# Moving on to adoption ???



## MrsG&lt;3MrG (Sep 22, 2012)

Hi all. My signature will give you an idea as to our background. 

My question is really for those who have moved on to adoption when did you know enough was enough with the fertility treatments? Is 3 times enough to say your tried your best? I'm so tired of it all physically and emotionally. It's putting a strain on our marriage. I feel I'm at a point in my life when I think given our history we are unlikely to have our own baby and don't want to waste any more time or money on treatments that won't work when we can adopt. I was already halfway there before the 3rd cycle but that just confirmed it for me - I also had a traumatic experience at egg collection when the sedation didn't work so I really don't fancy going through that again!  

However I do occasionally think what if and am I giving up too soon? Does that mean I'm not ready to move on? I also have the added pressure of family members saying we can't quit now and need to try again when my heads back in the game. 

Although dh won't talk about it properly yet he has said he'd want to try ivf again but I wonder if that's because he's not ready to accept it (the drs say the poor/no fertilisation is a sperm quality issue so his male pride has taken a battering!)

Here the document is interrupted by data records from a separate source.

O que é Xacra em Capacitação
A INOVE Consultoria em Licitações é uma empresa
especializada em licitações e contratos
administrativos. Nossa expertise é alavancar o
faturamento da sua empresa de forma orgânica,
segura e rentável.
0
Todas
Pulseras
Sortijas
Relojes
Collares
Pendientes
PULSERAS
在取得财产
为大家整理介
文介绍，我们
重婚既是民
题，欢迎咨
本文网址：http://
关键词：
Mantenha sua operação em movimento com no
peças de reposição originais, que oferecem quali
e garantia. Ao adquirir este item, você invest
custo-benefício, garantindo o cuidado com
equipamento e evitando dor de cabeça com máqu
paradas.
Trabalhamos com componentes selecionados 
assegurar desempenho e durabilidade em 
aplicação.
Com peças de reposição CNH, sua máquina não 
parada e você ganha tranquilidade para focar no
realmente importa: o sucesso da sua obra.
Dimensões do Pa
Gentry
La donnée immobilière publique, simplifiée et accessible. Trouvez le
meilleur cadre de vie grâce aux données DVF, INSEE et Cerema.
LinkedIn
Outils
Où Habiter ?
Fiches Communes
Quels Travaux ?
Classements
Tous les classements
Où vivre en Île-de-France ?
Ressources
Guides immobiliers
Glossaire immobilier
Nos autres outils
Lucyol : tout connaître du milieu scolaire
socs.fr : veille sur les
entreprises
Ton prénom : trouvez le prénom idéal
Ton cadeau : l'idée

For those of you that have been through adoption how have you found the process and are there any key bits of information you could give me? Also how do I approach this with dh without making him feel like a failure? 

Thank you for your help 
MrsG xx


----------



## Handstitchedmum (Mar 24, 2013)

Hello MrsG, I've moved your post to the Adoption board, where you will get more replies.


----------



## GoofyGirl (Apr 1, 2013)

Hi Mrs G

This recent thread was really supportive and interesting - so I thought.

http://www.fertilityfriends.co.uk/forum/index.php?topic=332563.0

Very similar questions and worries.

It's difficult. I guess I wasn't sure that I could ever be sure, but I was definitely ready to take the leap of faith and start the adoption process.

I still feel sad about our infertility upon occasion and that I didn't get chance to give birth to a living baby, or breastfeed etc. But I'm so proud of my adopted little ones I wouldn't swap them for anything in the world.

Sending love and hugs, it's not easy 
GG xxxxx


----------



## GoofyGirl (Apr 1, 2013)

P. S. I posted this when we were just deciding and I found it really helped me.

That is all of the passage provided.